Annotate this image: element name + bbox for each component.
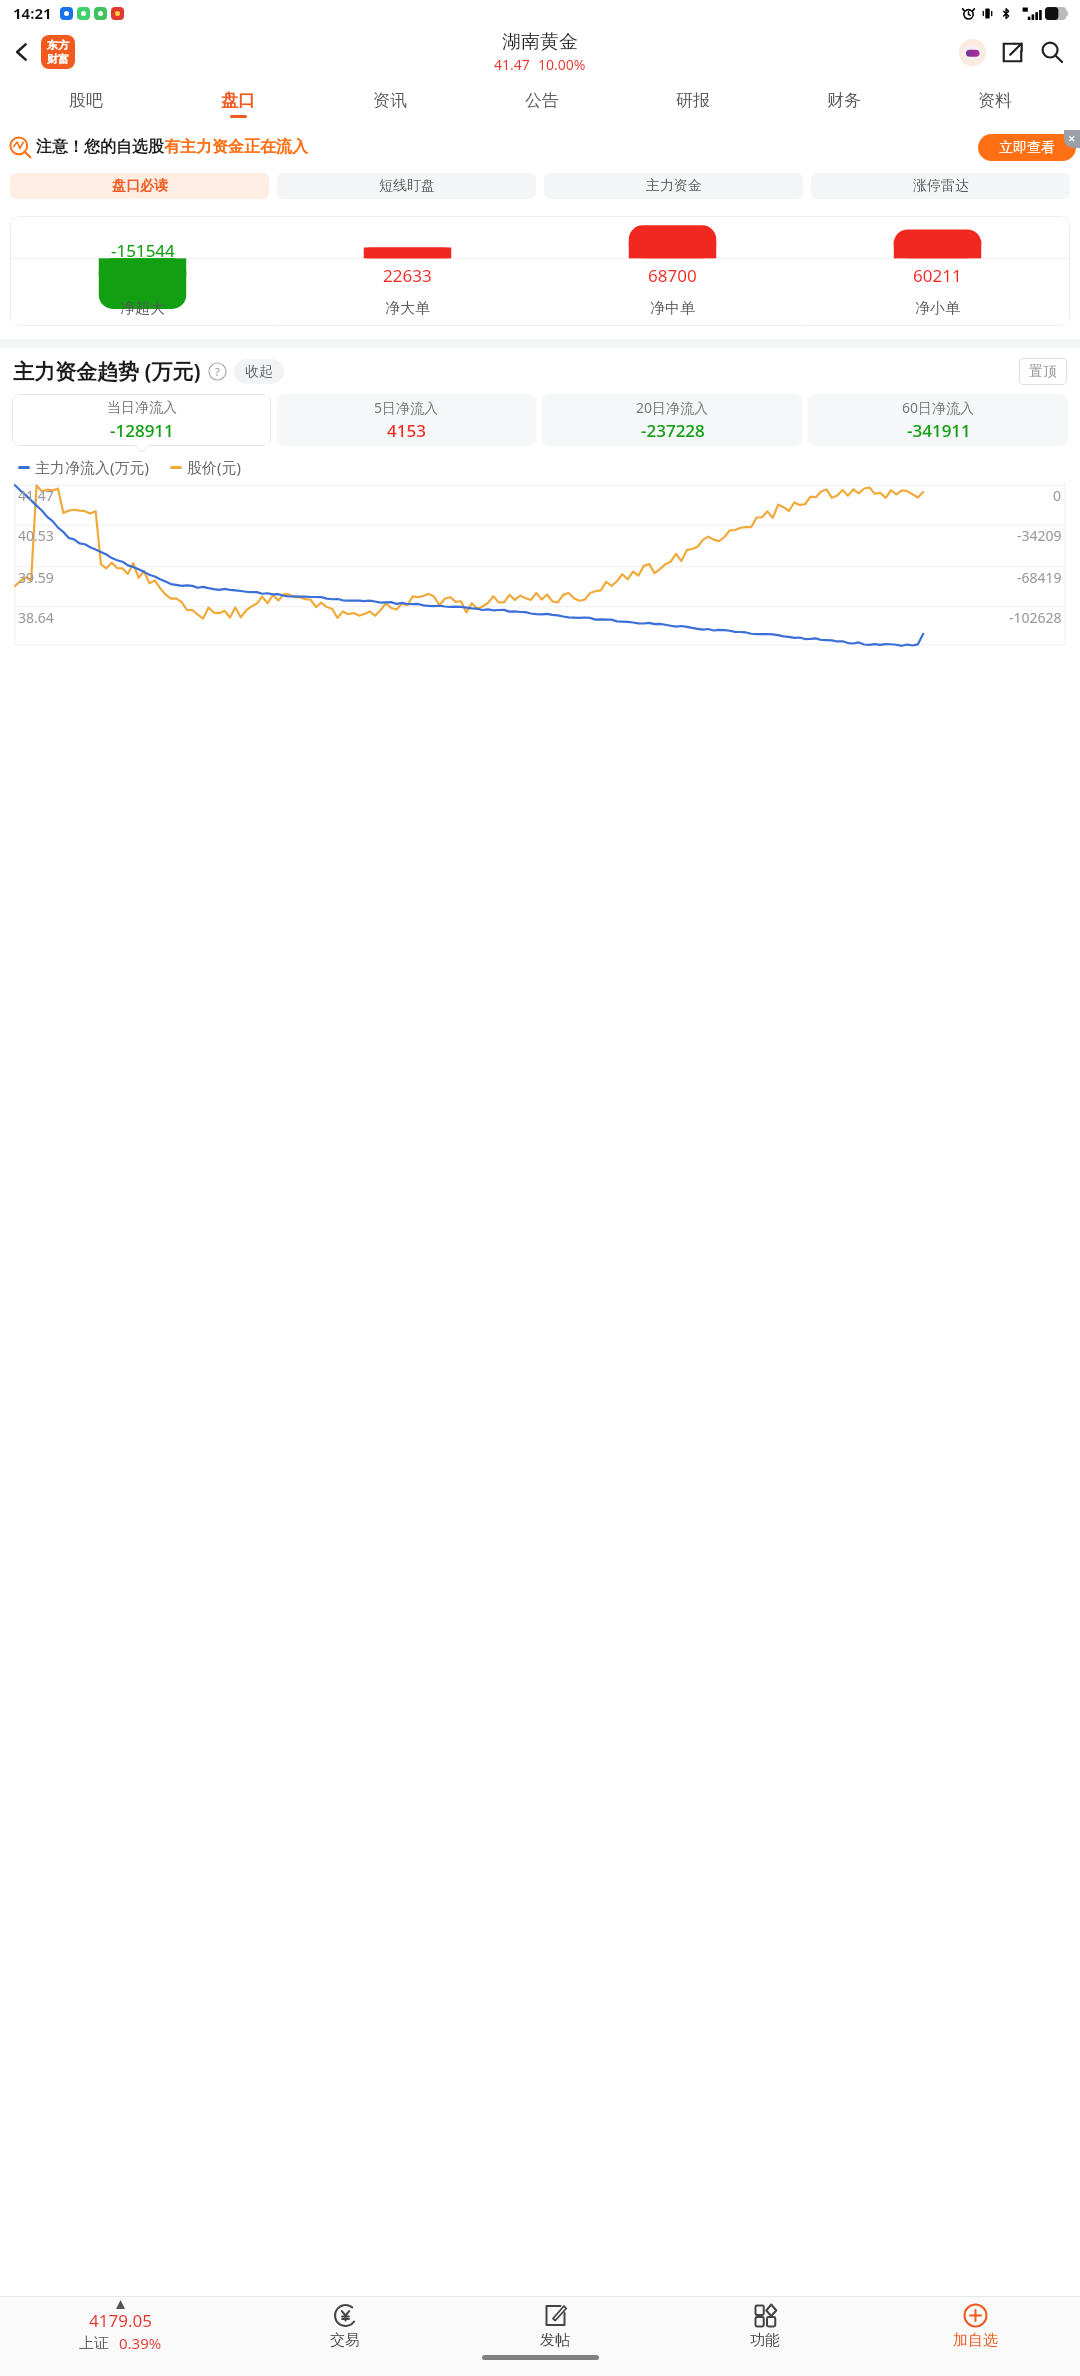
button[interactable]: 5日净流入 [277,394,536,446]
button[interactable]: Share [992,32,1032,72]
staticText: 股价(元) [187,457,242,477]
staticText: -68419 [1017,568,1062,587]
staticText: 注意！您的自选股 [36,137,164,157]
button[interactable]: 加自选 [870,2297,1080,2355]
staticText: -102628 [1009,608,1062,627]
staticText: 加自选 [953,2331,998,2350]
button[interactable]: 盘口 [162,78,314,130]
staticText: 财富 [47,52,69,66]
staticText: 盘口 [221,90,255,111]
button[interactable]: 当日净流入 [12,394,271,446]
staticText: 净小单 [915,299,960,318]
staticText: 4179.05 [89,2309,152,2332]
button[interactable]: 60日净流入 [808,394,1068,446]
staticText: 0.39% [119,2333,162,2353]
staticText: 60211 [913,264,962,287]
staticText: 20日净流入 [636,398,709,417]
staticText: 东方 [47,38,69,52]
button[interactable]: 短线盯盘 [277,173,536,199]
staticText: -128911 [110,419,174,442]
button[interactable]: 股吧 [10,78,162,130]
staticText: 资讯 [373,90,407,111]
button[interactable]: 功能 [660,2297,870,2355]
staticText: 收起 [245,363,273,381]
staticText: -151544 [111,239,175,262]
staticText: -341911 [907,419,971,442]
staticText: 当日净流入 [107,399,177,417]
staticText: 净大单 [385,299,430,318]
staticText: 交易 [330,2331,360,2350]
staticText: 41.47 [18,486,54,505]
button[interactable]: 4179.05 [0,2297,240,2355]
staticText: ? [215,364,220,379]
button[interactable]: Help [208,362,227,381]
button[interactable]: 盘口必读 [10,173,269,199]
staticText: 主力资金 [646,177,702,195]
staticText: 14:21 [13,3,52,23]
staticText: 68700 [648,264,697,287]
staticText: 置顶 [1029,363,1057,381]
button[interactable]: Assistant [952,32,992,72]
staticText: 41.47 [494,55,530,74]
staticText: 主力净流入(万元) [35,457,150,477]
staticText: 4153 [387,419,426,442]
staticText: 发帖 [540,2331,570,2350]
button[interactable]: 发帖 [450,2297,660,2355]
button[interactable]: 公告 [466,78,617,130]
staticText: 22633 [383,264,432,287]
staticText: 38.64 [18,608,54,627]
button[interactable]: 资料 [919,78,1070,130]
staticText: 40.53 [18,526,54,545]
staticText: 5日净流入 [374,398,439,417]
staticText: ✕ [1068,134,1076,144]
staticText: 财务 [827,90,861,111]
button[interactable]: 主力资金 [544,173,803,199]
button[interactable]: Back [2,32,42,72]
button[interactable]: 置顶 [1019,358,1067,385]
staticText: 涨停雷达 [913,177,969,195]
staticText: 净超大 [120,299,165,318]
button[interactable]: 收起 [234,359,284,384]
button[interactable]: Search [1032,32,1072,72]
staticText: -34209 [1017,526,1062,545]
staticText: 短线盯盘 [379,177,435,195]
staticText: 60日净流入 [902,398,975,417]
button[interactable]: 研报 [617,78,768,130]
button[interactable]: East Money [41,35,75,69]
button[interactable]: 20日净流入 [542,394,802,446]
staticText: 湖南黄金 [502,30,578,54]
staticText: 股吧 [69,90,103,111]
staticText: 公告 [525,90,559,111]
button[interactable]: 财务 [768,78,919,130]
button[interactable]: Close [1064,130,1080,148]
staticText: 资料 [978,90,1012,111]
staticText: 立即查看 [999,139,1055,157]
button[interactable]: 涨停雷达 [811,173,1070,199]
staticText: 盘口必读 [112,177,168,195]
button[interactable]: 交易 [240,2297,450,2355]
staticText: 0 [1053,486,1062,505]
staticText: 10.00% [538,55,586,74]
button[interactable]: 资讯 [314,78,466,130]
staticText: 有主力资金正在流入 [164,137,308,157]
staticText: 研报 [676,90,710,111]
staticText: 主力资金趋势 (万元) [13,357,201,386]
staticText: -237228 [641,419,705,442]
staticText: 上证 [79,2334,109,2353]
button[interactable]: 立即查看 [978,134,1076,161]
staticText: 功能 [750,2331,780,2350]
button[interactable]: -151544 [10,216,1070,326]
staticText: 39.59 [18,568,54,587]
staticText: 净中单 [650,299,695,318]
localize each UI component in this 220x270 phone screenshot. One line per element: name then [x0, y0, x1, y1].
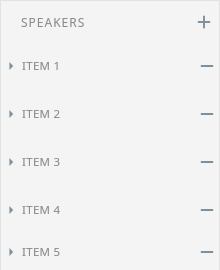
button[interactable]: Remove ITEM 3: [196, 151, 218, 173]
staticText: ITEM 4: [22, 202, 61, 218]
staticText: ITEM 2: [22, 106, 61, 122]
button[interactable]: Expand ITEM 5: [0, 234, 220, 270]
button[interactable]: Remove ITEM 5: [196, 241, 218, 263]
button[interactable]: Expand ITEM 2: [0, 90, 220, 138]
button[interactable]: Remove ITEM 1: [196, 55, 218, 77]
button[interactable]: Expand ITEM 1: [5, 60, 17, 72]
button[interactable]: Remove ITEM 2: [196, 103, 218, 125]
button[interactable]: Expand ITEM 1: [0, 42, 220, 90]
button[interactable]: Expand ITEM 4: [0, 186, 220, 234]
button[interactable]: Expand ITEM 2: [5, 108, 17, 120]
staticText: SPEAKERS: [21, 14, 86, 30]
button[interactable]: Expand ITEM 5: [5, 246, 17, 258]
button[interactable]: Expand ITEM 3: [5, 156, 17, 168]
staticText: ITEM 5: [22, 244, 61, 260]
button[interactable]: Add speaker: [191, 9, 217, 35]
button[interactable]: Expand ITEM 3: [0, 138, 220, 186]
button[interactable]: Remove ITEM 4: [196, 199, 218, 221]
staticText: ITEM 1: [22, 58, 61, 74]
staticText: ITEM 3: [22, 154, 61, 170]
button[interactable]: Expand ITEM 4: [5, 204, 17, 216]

########################################

- _Task to complete_: Return to the listing above and set it down exactly, leaving out its pictures.

- _Solution_:
Annotate this image: element name + bbox for each component.
button[interactable]: 5日净流入 [277,394,536,446]
button[interactable]: Share [992,32,1032,72]
staticText: 股价(元) [187,457,242,477]
staticText: -68419 [1017,568,1062,587]
staticText: 注意！您的自选股 [36,137,164,157]
button[interactable]: 加自选 [870,2297,1080,2355]
staticText: -102628 [1009,608,1062,627]
staticText: 加自选 [953,2331,998,2350]
button[interactable]: 盘口 [162,78,314,130]
staticText: 财富 [47,52,69,66]
staticText: 盘口 [221,90,255,111]
button[interactable]: 当日净流入 [12,394,271,446]
staticText: 净小单 [915,299,960,318]
staticText: 4179.05 [89,2309,152,2332]
button[interactable]: 60日净流入 [808,394,1068,446]
staticText: 0.39% [119,2333,162,2353]
staticText: 60211 [913,264,962,287]
staticText: 20日净流入 [636,398,709,417]
staticText: 东方 [47,38,69,52]
button[interactable]: 短线盯盘 [277,173,536,199]
staticText: -128911 [110,419,174,442]
button[interactable]: 股吧 [10,78,162,130]
staticText: 资讯 [373,90,407,111]
button[interactable]: 功能 [660,2297,870,2355]
staticText: 收起 [245,363,273,381]
staticText: -151544 [111,239,175,262]
staticText: -341911 [907,419,971,442]
staticText: 当日净流入 [107,399,177,417]
staticText: 净大单 [385,299,430,318]
staticText: 交易 [330,2331,360,2350]
staticText: 41.47 [18,486,54,505]
button[interactable]: 4179.05 [0,2297,240,2355]
staticText: ? [215,364,220,379]
button[interactable]: Help [208,362,227,381]
button[interactable]: 盘口必读 [10,173,269,199]
staticText: 主力资金 [646,177,702,195]
staticText: 14:21 [13,3,52,23]
staticText: 68700 [648,264,697,287]
staticText: 置顶 [1029,363,1057,381]
button[interactable]: Assistant [952,32,992,72]
staticText: 41.47 [494,55,530,74]
staticText: 主力净流入(万元) [35,457,150,477]
staticText: 4153 [387,419,426,442]
staticText: 发帖 [540,2331,570,2350]
button[interactable]: 发帖 [450,2297,660,2355]
button[interactable]: 公告 [466,78,617,130]
staticText: 22633 [383,264,432,287]
staticText: 38.64 [18,608,54,627]
button[interactable]: 资料 [919,78,1070,130]
staticText: 40.53 [18,526,54,545]
staticText: 5日净流入 [374,398,439,417]
staticText: ✕ [1068,134,1076,144]
staticText: 财务 [827,90,861,111]
button[interactable]: 主力资金 [544,173,803,199]
button[interactable]: Back [2,32,42,72]
button[interactable]: 置顶 [1019,358,1067,385]
staticText: 涨停雷达 [913,177,969,195]
staticText: 净超大 [120,299,165,318]
button[interactable]: 收起 [234,359,284,384]
button[interactable]: Search [1032,32,1072,72]
staticText: -34209 [1017,526,1062,545]
staticText: 短线盯盘 [379,177,435,195]
staticText: 60日净流入 [902,398,975,417]
button[interactable]: 研报 [617,78,768,130]
button[interactable]: East Money [41,35,75,69]
button[interactable]: 20日净流入 [542,394,802,446]
staticText: 湖南黄金 [502,30,578,54]
staticText: 股吧 [69,90,103,111]
staticText: 公告 [525,90,559,111]
button[interactable]: 财务 [768,78,919,130]
button[interactable]: Close [1064,130,1080,148]
staticText: 资料 [978,90,1012,111]
staticText: 立即查看 [999,139,1055,157]
button[interactable]: 涨停雷达 [811,173,1070,199]
staticText: 盘口必读 [112,177,168,195]
button[interactable]: 交易 [240,2297,450,2355]
staticText: 0 [1053,486,1062,505]
staticText: 10.00% [538,55,586,74]
button[interactable]: 资讯 [314,78,466,130]
staticText: 有主力资金正在流入 [164,137,308,157]
staticText: 研报 [676,90,710,111]
staticText: 主力资金趋势 (万元) [13,357,201,386]
staticText: -237228 [641,419,705,442]
staticText: 上证 [79,2334,109,2353]
button[interactable]: 立即查看 [978,134,1076,161]
staticText: 功能 [750,2331,780,2350]
button[interactable]: -151544 [10,216,1070,326]
staticText: 39.59 [18,568,54,587]
staticText: 净中单 [650,299,695,318]
localize each UI component in this 220x270 phone screenshot. One line per element: name then [x0, y0, x1, y1].
button[interactable]: Remove ITEM 3: [196, 151, 218, 173]
staticText: ITEM 4: [22, 202, 61, 218]
staticText: ITEM 2: [22, 106, 61, 122]
button[interactable]: Expand ITEM 5: [0, 234, 220, 270]
button[interactable]: Remove ITEM 5: [196, 241, 218, 263]
button[interactable]: Expand ITEM 2: [0, 90, 220, 138]
button[interactable]: Remove ITEM 1: [196, 55, 218, 77]
button[interactable]: Expand ITEM 1: [5, 60, 17, 72]
button[interactable]: Remove ITEM 2: [196, 103, 218, 125]
button[interactable]: Expand ITEM 1: [0, 42, 220, 90]
button[interactable]: Expand ITEM 4: [0, 186, 220, 234]
button[interactable]: Expand ITEM 2: [5, 108, 17, 120]
staticText: SPEAKERS: [21, 14, 86, 30]
button[interactable]: Expand ITEM 5: [5, 246, 17, 258]
button[interactable]: Expand ITEM 3: [5, 156, 17, 168]
staticText: ITEM 5: [22, 244, 61, 260]
button[interactable]: Add speaker: [191, 9, 217, 35]
button[interactable]: Expand ITEM 3: [0, 138, 220, 186]
button[interactable]: Remove ITEM 4: [196, 199, 218, 221]
staticText: ITEM 1: [22, 58, 61, 74]
staticText: ITEM 3: [22, 154, 61, 170]
button[interactable]: Expand ITEM 4: [5, 204, 17, 216]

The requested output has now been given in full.